Start of Block
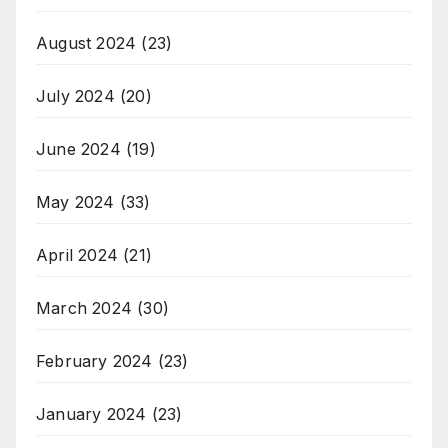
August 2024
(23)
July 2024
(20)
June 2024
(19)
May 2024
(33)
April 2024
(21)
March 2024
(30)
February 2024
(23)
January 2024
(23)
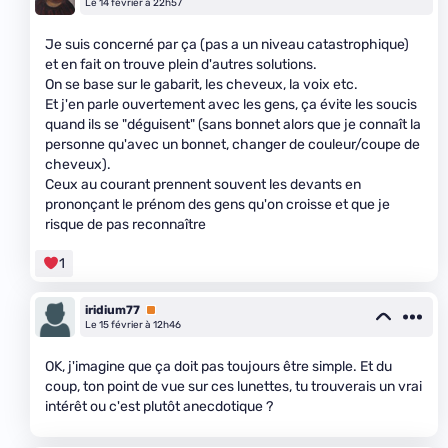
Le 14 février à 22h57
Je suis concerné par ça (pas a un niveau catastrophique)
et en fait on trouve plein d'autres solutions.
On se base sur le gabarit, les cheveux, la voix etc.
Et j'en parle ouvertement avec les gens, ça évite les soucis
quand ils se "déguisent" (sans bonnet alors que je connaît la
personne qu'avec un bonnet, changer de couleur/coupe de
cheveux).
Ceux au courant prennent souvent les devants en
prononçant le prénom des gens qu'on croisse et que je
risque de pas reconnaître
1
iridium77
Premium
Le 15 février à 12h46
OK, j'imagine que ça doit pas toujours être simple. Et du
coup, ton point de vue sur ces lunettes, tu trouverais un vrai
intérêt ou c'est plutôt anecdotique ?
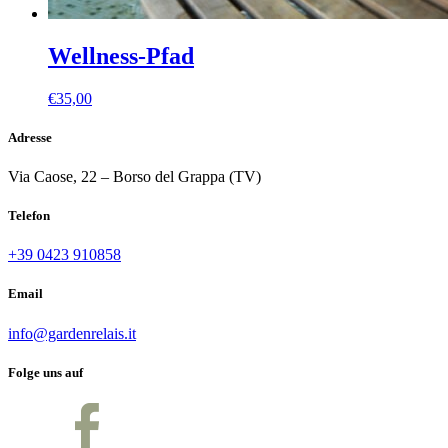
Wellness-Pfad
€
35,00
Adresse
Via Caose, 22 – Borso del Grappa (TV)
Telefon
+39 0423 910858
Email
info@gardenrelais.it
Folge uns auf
End of Block
Start of Block
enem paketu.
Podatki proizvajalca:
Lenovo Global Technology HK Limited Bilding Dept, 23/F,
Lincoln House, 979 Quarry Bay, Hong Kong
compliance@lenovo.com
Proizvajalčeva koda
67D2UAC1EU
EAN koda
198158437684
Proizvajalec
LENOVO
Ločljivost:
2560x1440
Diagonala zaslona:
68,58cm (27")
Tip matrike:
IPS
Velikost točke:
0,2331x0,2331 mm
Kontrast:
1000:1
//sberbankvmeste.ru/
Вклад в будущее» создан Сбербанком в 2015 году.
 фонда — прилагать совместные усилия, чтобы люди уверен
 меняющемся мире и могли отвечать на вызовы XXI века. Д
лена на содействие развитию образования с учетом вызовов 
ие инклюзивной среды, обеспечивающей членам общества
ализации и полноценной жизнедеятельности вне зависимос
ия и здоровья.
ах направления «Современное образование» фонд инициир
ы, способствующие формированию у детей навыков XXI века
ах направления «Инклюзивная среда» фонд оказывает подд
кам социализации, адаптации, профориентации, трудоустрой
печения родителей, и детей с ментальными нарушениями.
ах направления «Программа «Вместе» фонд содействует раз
End of Block
Start of Block
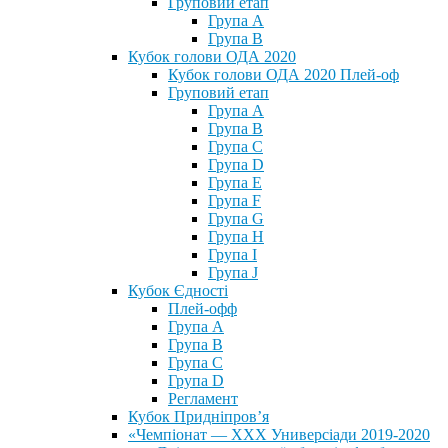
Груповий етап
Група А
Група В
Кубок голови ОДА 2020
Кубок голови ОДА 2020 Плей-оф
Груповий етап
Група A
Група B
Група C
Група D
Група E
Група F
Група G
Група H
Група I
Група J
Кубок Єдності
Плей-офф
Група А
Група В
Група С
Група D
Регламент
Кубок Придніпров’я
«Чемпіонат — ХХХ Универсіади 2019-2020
End of Block
Leaving all pictures out, output exactly the lines of the material above from the line with "August 2024" to the line with "Folge uns auf", both included.

August 2024
(23)
July 2024
(20)
June 2024
(19)
May 2024
(33)
April 2024
(21)
March 2024
(30)
February 2024
(23)
January 2024
(23)
Le 14 février à 22h57
Je suis concerné par ça (pas a un niveau catastrophique)
et en fait on trouve plein d'autres solutions.
On se base sur le gabarit, les cheveux, la voix etc.
Et j'en parle ouvertement avec les gens, ça évite les soucis
quand ils se "déguisent" (sans bonnet alors que je connaît la
personne qu'avec un bonnet, changer de couleur/coupe de
cheveux).
Ceux au courant prennent souvent les devants en
prononçant le prénom des gens qu'on croisse et que je
risque de pas reconnaître
1
iridium77
Premium
Le 15 février à 12h46
OK, j'imagine que ça doit pas toujours être simple. Et du
coup, ton point de vue sur ces lunettes, tu trouverais un vrai
intérêt ou c'est plutôt anecdotique ?
Wellness-Pfad
€
35,00
Adresse
Via Caose, 22 – Borso del Grappa (TV)
Telefon
+39 0423 910858
Email
info@gardenrelais.it
Folge uns auf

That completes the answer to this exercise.